■ **The problem**
Go to the line holding "Websites for Photographers (1425, 705)" in the entries below and write out exactly every line down to and including the line holding "LinkedIn (77, 705)".

■ **Exercise data**
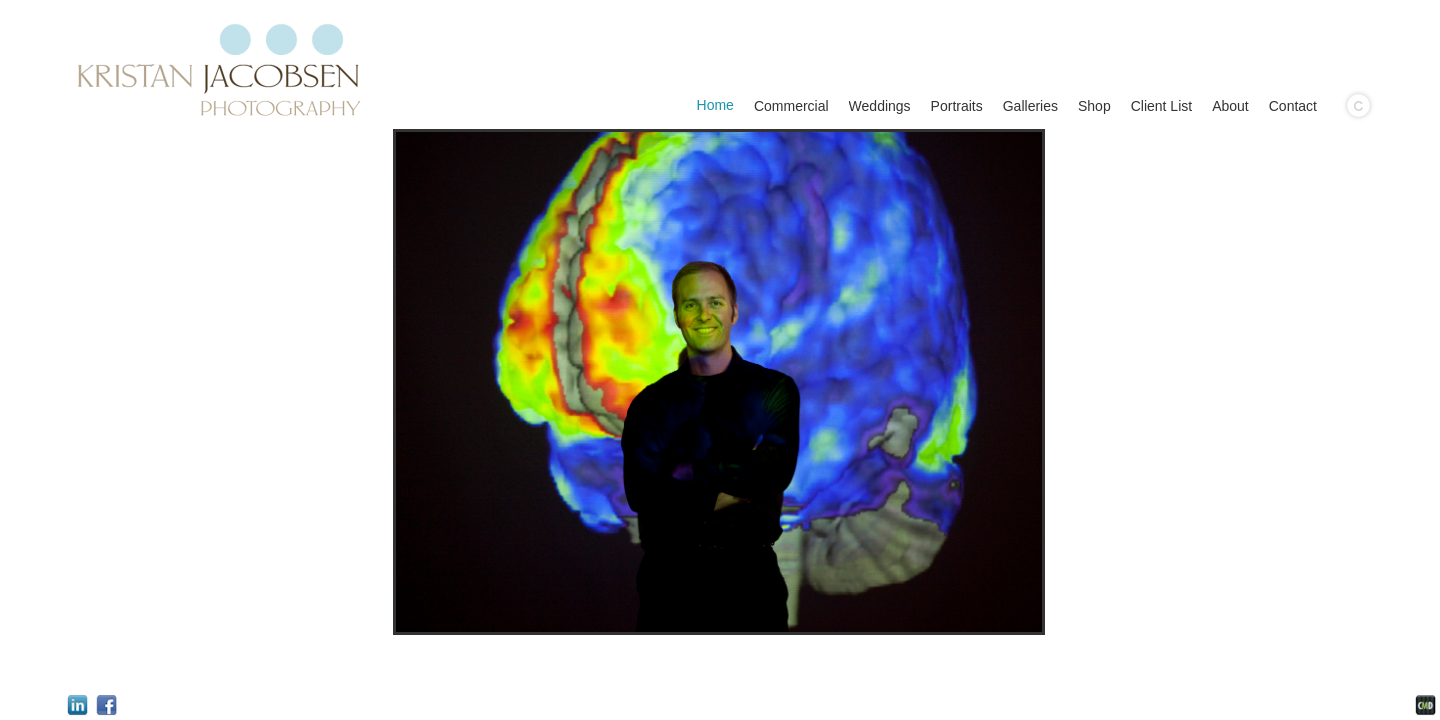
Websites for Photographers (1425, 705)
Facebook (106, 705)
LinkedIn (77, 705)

* * *

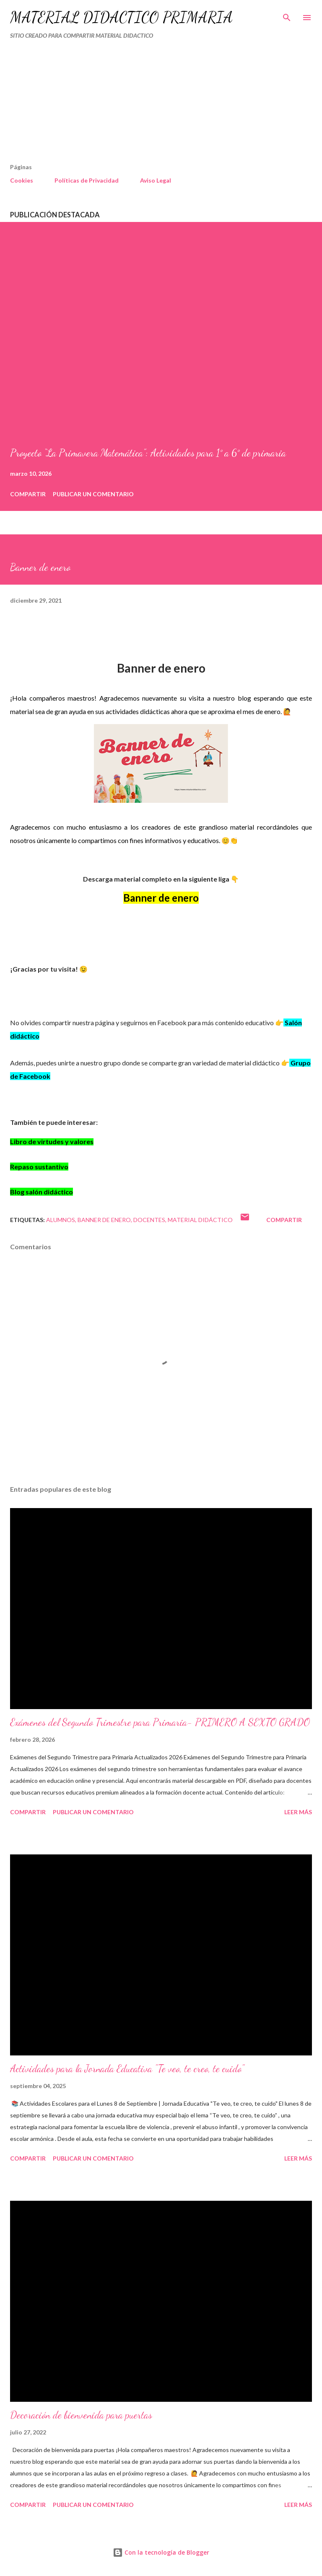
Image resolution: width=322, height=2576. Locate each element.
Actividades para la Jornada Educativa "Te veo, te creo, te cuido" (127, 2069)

■ **Response area**
Websites for Photographers (1425, 705)
Facebook (106, 705)
LinkedIn (77, 705)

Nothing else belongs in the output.